##### Supplied records #####

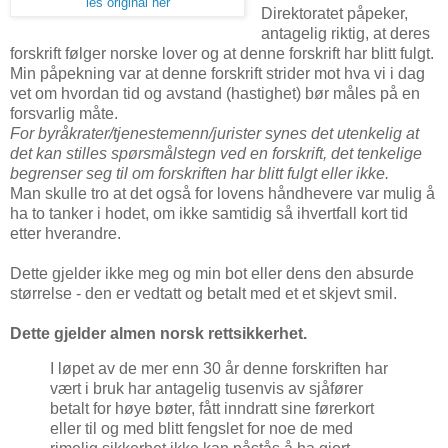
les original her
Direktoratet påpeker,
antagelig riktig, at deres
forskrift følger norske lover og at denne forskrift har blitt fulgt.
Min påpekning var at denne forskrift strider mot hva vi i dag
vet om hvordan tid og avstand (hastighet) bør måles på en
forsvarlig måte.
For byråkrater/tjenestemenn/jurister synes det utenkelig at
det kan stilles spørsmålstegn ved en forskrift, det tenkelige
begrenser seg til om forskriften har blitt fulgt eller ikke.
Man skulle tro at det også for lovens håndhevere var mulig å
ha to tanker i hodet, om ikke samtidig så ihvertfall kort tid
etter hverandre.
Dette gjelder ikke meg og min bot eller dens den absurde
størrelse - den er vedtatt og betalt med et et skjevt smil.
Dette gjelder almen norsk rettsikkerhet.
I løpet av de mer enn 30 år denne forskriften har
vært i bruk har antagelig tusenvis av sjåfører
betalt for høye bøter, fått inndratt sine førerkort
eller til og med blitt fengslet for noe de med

#####
##### Supplied records #####

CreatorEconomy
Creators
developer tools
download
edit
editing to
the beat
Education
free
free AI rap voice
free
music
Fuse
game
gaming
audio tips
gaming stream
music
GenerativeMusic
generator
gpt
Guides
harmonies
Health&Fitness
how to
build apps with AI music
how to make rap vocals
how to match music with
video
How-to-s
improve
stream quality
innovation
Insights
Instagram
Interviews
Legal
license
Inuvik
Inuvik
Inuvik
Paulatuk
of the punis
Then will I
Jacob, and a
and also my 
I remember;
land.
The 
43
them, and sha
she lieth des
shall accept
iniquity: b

#####
##### Supplied records #####

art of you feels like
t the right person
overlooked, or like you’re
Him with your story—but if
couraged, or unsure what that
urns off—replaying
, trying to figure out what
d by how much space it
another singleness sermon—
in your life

#####

Exercise prompt>
In the material above, how many lines include the word "betalt"? State that number alone.

Output for this task>
2